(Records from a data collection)
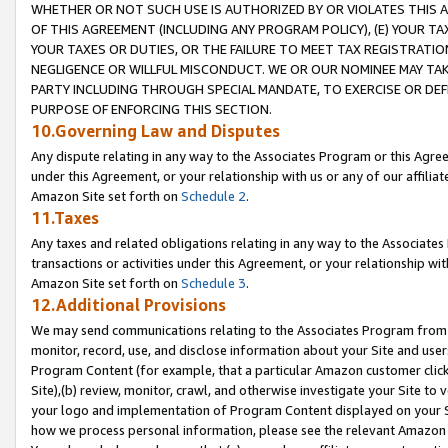
WHETHER OR NOT SUCH USE IS AUTHORIZED BY OR VIOLATES THIS A
OF THIS AGREEMENT (INCLUDING ANY PROGRAM POLICY), (E) YOUR TA
YOUR TAXES OR DUTIES, OR THE FAILURE TO MEET TAX REGISTRATIO
NEGLIGENCE OR WILLFUL MISCONDUCT. WE OR OUR NOMINEE MAY TA
PARTY INCLUDING THROUGH SPECIAL MANDATE, TO EXERCISE OR DEF
PURPOSE OF ENFORCING THIS SECTION.
10.Governing Law and Disputes
Any dispute relating in any way to the Associates Program or this Agree
under this Agreement, or your relationship with us or any of our affilia
Amazon Site set forth on
Schedule 2
.
11.Taxes
Any taxes and related obligations relating in any way to the Associate
transactions or activities under this Agreement, or your relationship with
Amazon Site set forth on
Schedule 3
.
12.Additional Provisions
We may send communications relating to the Associates Program from tim
monitor, record, use, and disclose information about your Site and user
Program Content (for example, that a particular Amazon customer clic
Site),(b) review, monitor, crawl, and otherwise investigate your Site to 
your logo and implementation of Program Content displayed on your Sit
how we process personal information, please see the relevant Amazon P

● DIRECTIONS
The records above must be printed exactly, but the pictures they hold should be omitted.

● TASK OUTPUT
WHETHER OR NOT SUCH USE IS AUTHORIZED BY OR VIOLATES THIS A
OF THIS AGREEMENT (INCLUDING ANY PROGRAM POLICY), (E) YOUR TA
YOUR TAXES OR DUTIES, OR THE FAILURE TO MEET TAX REGISTRATIO
NEGLIGENCE OR WILLFUL MISCONDUCT. WE OR OUR NOMINEE MAY TA
PARTY INCLUDING THROUGH SPECIAL MANDATE, TO EXERCISE OR DEF
PURPOSE OF ENFORCING THIS SECTION.
10.Governing Law and Disputes
Any dispute relating in any way to the Associates Program or this Agree
under this Agreement, or your relationship with us or any of our affilia
Amazon Site set forth on
Schedule 2
.
11.Taxes
Any taxes and related obligations relating in any way to the Associate
transactions or activities under this Agreement, or your relationship with
Amazon Site set forth on
Schedule 3
.
12.Additional Provisions
We may send communications relating to the Associates Program from tim
monitor, record, use, and disclose information about your Site and user
Program Content (for example, that a particular Amazon customer clic
Site),(b) review, monitor, crawl, and otherwise investigate your Site to 
your logo and implementation of Program Content displayed on your Sit
how we process personal information, please see the relevant Amazon P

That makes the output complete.